November 5, 2012 6:40 PM By
Harvard historian and author Niall Ferguson believes it is, and if he's right, Tuesday's election may truly be the most important in our lifetimes.
Ferguson, who believes America's growing debt crisis is its real Frankenstorm, first outlined his fears in a 2010 essay in Foreign Affairs magazine.
"Great powers are complex systems, made up of a very large number of interacting components that are asymmetrically organized, which means their construction more resembles a termite hill than an Egyptian pyramid," he wrote. "They operate somewhere between order and disorder. Such systems can appear to operate quite stably for some time; they seem to be in equilibrium but are, in fact, constantly adapting.
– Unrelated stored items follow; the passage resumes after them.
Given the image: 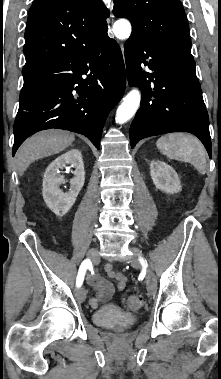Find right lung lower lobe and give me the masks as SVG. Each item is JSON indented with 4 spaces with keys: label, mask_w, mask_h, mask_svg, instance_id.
<instances>
[{
    "label": "right lung lower lobe",
    "mask_w": 221,
    "mask_h": 379,
    "mask_svg": "<svg viewBox=\"0 0 221 379\" xmlns=\"http://www.w3.org/2000/svg\"><path fill=\"white\" fill-rule=\"evenodd\" d=\"M23 77L13 156L26 138L49 128L83 134L99 149L107 115L126 85L115 40L106 34L91 47L23 72Z\"/></svg>",
    "instance_id": "obj_1"
}]
</instances>
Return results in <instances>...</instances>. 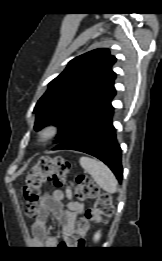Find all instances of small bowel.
<instances>
[{"label":"small bowel","instance_id":"obj_1","mask_svg":"<svg viewBox=\"0 0 162 261\" xmlns=\"http://www.w3.org/2000/svg\"><path fill=\"white\" fill-rule=\"evenodd\" d=\"M67 200L66 209L63 201ZM40 215L32 226L34 242H43L47 248H55L58 245L56 236L46 235V222L49 215L54 216L62 226V234L67 239L75 228L77 216L82 212V204L73 199L70 186L64 190L56 189L51 195H45L40 204Z\"/></svg>","mask_w":162,"mask_h":261}]
</instances>
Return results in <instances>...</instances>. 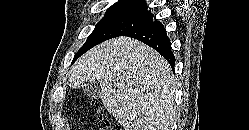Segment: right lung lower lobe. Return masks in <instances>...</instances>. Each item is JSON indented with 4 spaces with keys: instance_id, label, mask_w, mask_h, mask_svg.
Returning <instances> with one entry per match:
<instances>
[{
    "instance_id": "98d812e1",
    "label": "right lung lower lobe",
    "mask_w": 249,
    "mask_h": 130,
    "mask_svg": "<svg viewBox=\"0 0 249 130\" xmlns=\"http://www.w3.org/2000/svg\"><path fill=\"white\" fill-rule=\"evenodd\" d=\"M122 36L135 38L158 51L173 67L175 57L171 51V44L163 25L159 21H152L136 28Z\"/></svg>"
}]
</instances>
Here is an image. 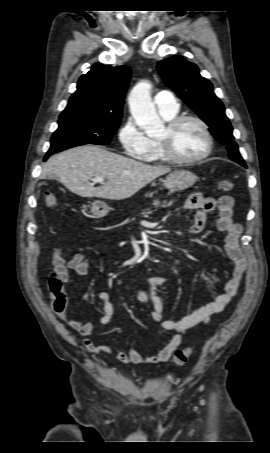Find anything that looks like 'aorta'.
Returning a JSON list of instances; mask_svg holds the SVG:
<instances>
[{"mask_svg":"<svg viewBox=\"0 0 270 453\" xmlns=\"http://www.w3.org/2000/svg\"><path fill=\"white\" fill-rule=\"evenodd\" d=\"M151 87L148 81H141L133 87L128 97L133 118L148 136L158 135L164 128L151 99Z\"/></svg>","mask_w":270,"mask_h":453,"instance_id":"1","label":"aorta"}]
</instances>
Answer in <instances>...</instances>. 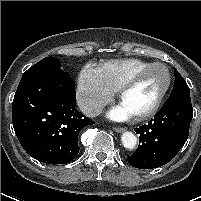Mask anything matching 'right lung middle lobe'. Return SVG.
<instances>
[{
  "label": "right lung middle lobe",
  "instance_id": "dd1d6c3e",
  "mask_svg": "<svg viewBox=\"0 0 201 201\" xmlns=\"http://www.w3.org/2000/svg\"><path fill=\"white\" fill-rule=\"evenodd\" d=\"M61 64L55 57H45L32 67H30L25 73L43 71L51 74H59L69 76L67 72H63L60 68Z\"/></svg>",
  "mask_w": 201,
  "mask_h": 201
}]
</instances>
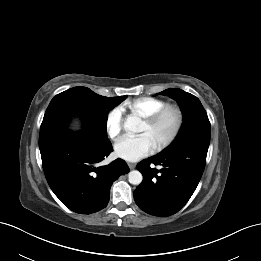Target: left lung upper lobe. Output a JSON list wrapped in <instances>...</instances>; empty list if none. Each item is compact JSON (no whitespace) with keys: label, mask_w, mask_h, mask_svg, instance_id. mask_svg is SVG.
I'll return each mask as SVG.
<instances>
[{"label":"left lung upper lobe","mask_w":261,"mask_h":261,"mask_svg":"<svg viewBox=\"0 0 261 261\" xmlns=\"http://www.w3.org/2000/svg\"><path fill=\"white\" fill-rule=\"evenodd\" d=\"M160 94L175 99L183 113V123L178 135L163 151L191 143L209 145L211 136L210 122L199 99L178 88H169L160 92Z\"/></svg>","instance_id":"obj_1"}]
</instances>
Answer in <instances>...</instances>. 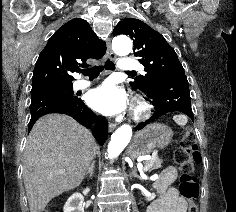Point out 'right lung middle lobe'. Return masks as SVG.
<instances>
[{"label": "right lung middle lobe", "mask_w": 236, "mask_h": 212, "mask_svg": "<svg viewBox=\"0 0 236 212\" xmlns=\"http://www.w3.org/2000/svg\"><path fill=\"white\" fill-rule=\"evenodd\" d=\"M46 90L56 93L57 95L64 97L70 101H78L79 99L74 95L72 85L67 86H55L46 88Z\"/></svg>", "instance_id": "obj_1"}]
</instances>
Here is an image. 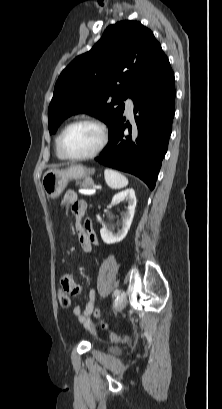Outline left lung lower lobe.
Segmentation results:
<instances>
[{
  "label": "left lung lower lobe",
  "instance_id": "0a47b994",
  "mask_svg": "<svg viewBox=\"0 0 222 409\" xmlns=\"http://www.w3.org/2000/svg\"><path fill=\"white\" fill-rule=\"evenodd\" d=\"M132 99L134 114L138 113L135 116L138 137L124 138L127 125L121 114L109 129L110 141L96 160L139 177L153 190L167 152L175 113L173 71H167Z\"/></svg>",
  "mask_w": 222,
  "mask_h": 409
}]
</instances>
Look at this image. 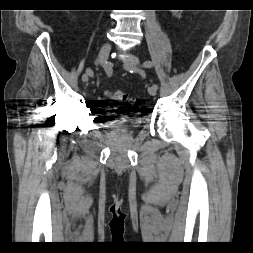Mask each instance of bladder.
<instances>
[{
	"instance_id": "1",
	"label": "bladder",
	"mask_w": 253,
	"mask_h": 253,
	"mask_svg": "<svg viewBox=\"0 0 253 253\" xmlns=\"http://www.w3.org/2000/svg\"><path fill=\"white\" fill-rule=\"evenodd\" d=\"M141 122V118L139 117L124 115L121 120L106 122L101 127L123 132H132L141 125Z\"/></svg>"
}]
</instances>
But there comes a moment when complex systems 'go critical.' A very small trigger can set off a 'phase transition' from a benign equilibrium to a crisis -- a single grain of sand causes a whole pile to collapse."
Ferguson cites in his writings the sudden collapse of empires throughout history, from the Holy Roman Empire to the Soviet Union, with debt being the underlying cause of the downfall. Those who find the notion of rapid national decline alarmist might recall how quickly the economic collapse of 2008 occurred, erasing 40 percent of the average American's wealth until this day. They might also note that every penny of Federal Emergency Management Agency aid going to New York and New Jersey right now is borrowed, either from China or against future generations.